Exercise aim:
List each line of the data that holds the word "Google".

**** Data provided ****

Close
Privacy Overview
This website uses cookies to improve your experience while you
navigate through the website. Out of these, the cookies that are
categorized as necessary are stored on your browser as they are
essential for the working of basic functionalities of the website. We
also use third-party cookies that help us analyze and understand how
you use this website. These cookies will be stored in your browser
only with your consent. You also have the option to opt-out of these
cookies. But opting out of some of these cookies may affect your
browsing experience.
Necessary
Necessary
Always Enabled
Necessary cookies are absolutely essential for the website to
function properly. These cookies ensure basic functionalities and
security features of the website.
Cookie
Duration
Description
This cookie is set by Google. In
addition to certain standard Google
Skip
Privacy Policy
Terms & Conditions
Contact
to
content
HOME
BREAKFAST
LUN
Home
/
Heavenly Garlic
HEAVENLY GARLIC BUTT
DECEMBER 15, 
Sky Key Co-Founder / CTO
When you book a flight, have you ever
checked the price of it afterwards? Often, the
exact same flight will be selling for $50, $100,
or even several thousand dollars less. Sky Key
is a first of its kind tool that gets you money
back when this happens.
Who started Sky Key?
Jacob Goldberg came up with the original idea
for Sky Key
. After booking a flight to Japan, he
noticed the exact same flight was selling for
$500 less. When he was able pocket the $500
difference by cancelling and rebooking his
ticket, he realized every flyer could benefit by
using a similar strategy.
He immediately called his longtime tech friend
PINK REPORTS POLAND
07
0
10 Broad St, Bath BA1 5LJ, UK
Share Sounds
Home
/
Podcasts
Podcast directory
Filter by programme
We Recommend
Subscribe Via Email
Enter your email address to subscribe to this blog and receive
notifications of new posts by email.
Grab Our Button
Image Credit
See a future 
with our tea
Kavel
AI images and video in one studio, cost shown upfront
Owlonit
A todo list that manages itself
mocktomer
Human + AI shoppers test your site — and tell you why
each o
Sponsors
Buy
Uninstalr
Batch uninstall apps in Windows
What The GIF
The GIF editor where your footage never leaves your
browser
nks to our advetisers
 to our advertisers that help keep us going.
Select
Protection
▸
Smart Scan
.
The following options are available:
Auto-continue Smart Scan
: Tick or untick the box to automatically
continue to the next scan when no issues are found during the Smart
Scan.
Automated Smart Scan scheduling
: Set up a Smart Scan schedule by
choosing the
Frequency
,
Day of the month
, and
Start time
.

****

Response:
This cookie is set by Google. In
addition to certain standard Google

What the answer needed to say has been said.